→ **Exercise aim**
Each line of the records below that holds "thúc" should be returned.
START Given entries
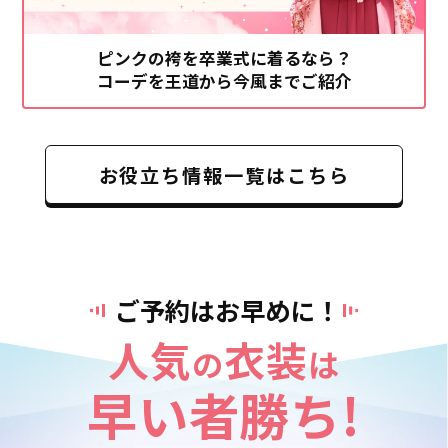
ピンクの袴を卒業式に着るなら？
コーデを王道から今風までご紹介
お役立ち情報一覧はこちら
ご予約はお早めに！
人気
衣装
の
は
早い者勝ち!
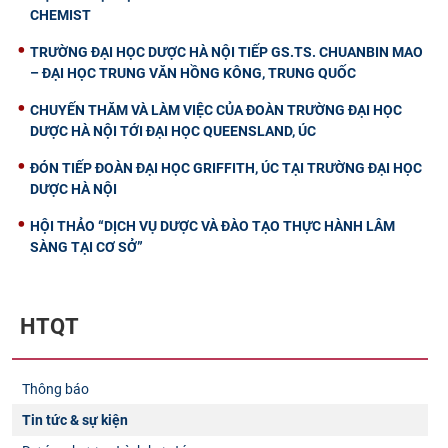
CHEMIST
TRƯỜNG ĐẠI HỌC DƯỢC HÀ NỘI TIẾP GS.TS. CHUANBIN MAO
– ĐẠI HỌC TRUNG VĂN HỒNG KÔNG, TRUNG QUỐC
CHUYẾN THĂM VÀ LÀM VIỆC CỦA ĐOÀN TRƯỜNG ĐẠI HỌC
DƯỢC HÀ NỘI TỚI ĐẠI HỌC QUEENSLAND, ÚC
ĐÓN TIẾP ĐOÀN ĐẠI HỌC GRIFFITH, ÚC TẠI TRƯỜNG ĐẠI HỌC
DƯỢC HÀ NỘI
HỘI THẢO “DỊCH VỤ DƯỢC VÀ ĐÀO TẠO THỰC HÀNH LÂM
SÀNG TẠI CƠ SỞ”
HTQT
Thông báo
Tin tức & sự kiện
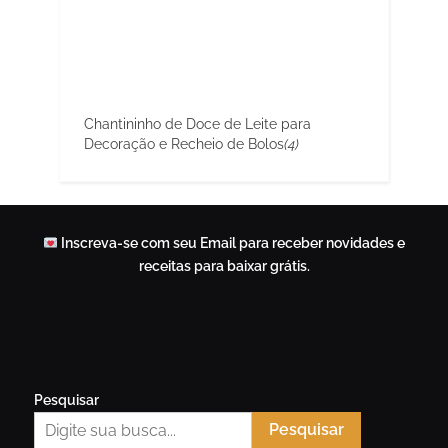
Chantininho de Doce de Leite para
Decoração e Recheio de Bolos
(4)
Inscreva-se com seu Email para receber novidades e
receitas para baixar grátis.
Pesquisar
Pesquisar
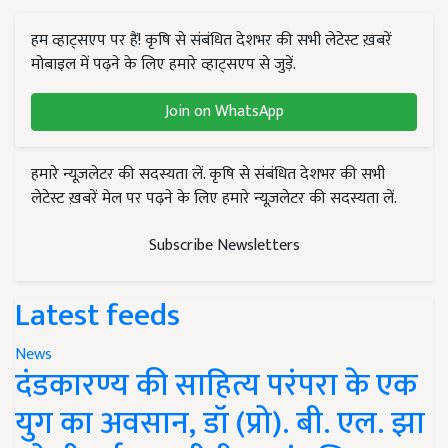
हम व्हाट्सएप पर हैं! कृषि से संबंधित देशभर की सभी लेटेस्ट ख़बरें
मोबाइल में पढ़ने के लिए हमारे व्हाट्सएप से जुड़ें.
Join on WhatsApp
हमारे न्यूज़लेटर की सदस्यता लें. कृषि से संबंधित देशभर की सभी
लेटेस्ट ख़बरें मेल पर पढ़ने के लिए हमारे न्यूज़लेटर की सदस्यता लें.
Subscribe Newsletters
Latest feeds
News
दंडकारण्य की साहित्य परंपरा के एक
युग का अवसान, डॉ (प्रो). बी. एल. झा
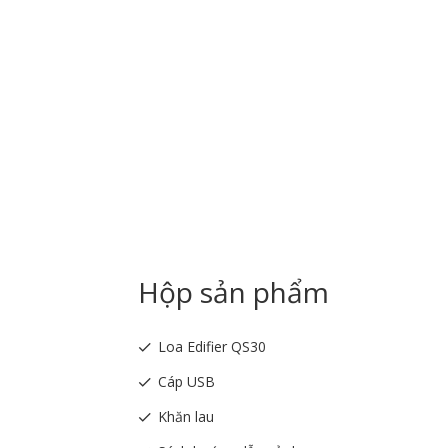
Hộp sản phẩm
Loa Edifier QS30
Cáp USB
Khăn lau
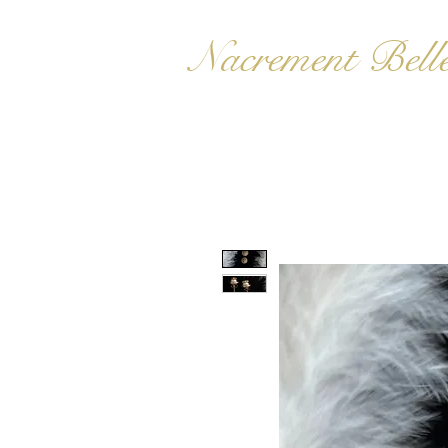
Nacrement Bell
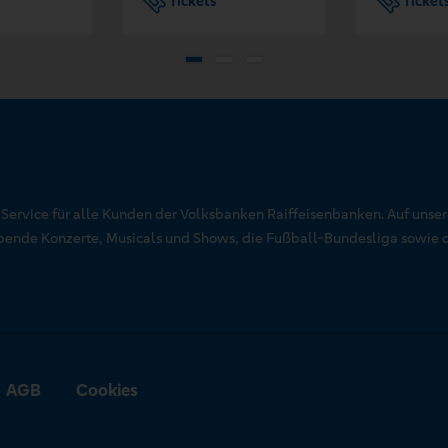
Tickets
Ticket
r Service für alle Kunden der Volksbanken Raiffeisenbanken. Auf unse
aubende Konzerte, Musicals und Shows, die Fußball-Bundesliga sowie 
AGB
Cookies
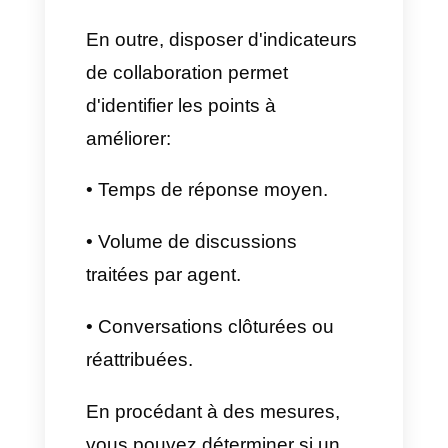
envoyer au client. Par ailleurs,
elles peuvent être
personnalisées au moyen de
variables telles que le nom du
client afin de rendre la
communication encore plus
adaptée.
Encourager la
communication interne
grâce à des notes et des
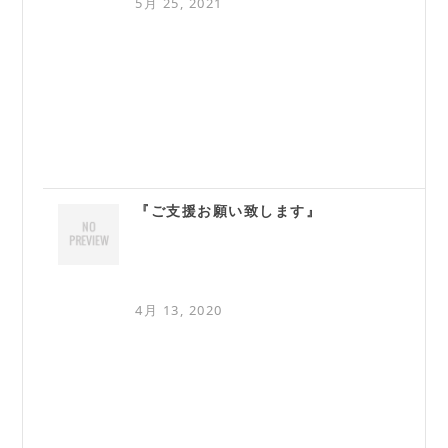
5月 25, 2021
『ご支援お願い致します』
4月 13, 2020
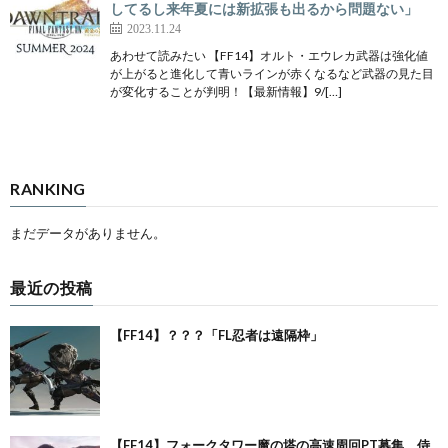
してるし来年夏には新拡張も出るから問題ない」
2023.11.24
あわせて読みたい 【FF14】オルト・エウレカ武器は強化値
が上がると進化して青いラインが赤くなるなど武器の見た目
が変化することが判明！【最新情報】9/[…]
RANKING
まだデータがありません。
最近の投稿
【FF14】？？？「FL忍者は遠隔枠」
【FF14】フォークタワー魔の塔の高速周回PT募集、侍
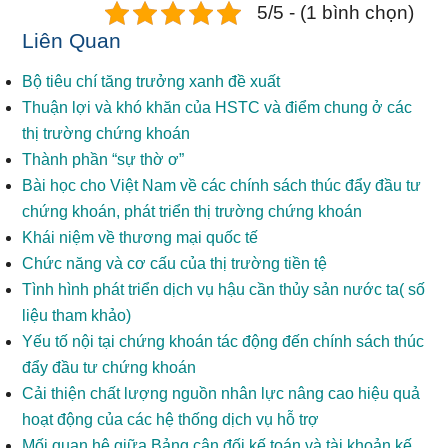
5/5 - (1 bình chọn)
Liên Quan
Bộ tiêu chí tăng trưởng xanh đề xuất
Thuận lợi và khó khăn của HSTC và điểm chung ở các
thị trường chứng khoán
Thành phần “sự thờ ơ”
Bài học cho Việt Nam về các chính sách thúc đẩy đầu tư
chứng khoán, phát triển thị trường chứng khoán
Khái niệm về thương mại quốc tế
Chức năng và cơ cấu của thị trường tiền tệ
Tình hình phát triển dịch vụ hậu cần thủy sản nước ta( số
liệu tham khảo)
Yếu tố nội tại chứng khoán tác động đến chính sách thúc
đẩy đầu tư chứng khoán
Cải thiện chất lượng nguồn nhân lực nâng cao hiệu quả
hoạt động của các hệ thống dịch vụ hỗ trợ
Mối quan hệ giữa Bảng cân đối kế toán và tài khoản kế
END Given entries
→ **Response to the exercise**
Bài học cho Việt Nam về các chính sách thúc đẩy đầu tư
Yếu tố nội tại chứng khoán tác động đến chính sách thúc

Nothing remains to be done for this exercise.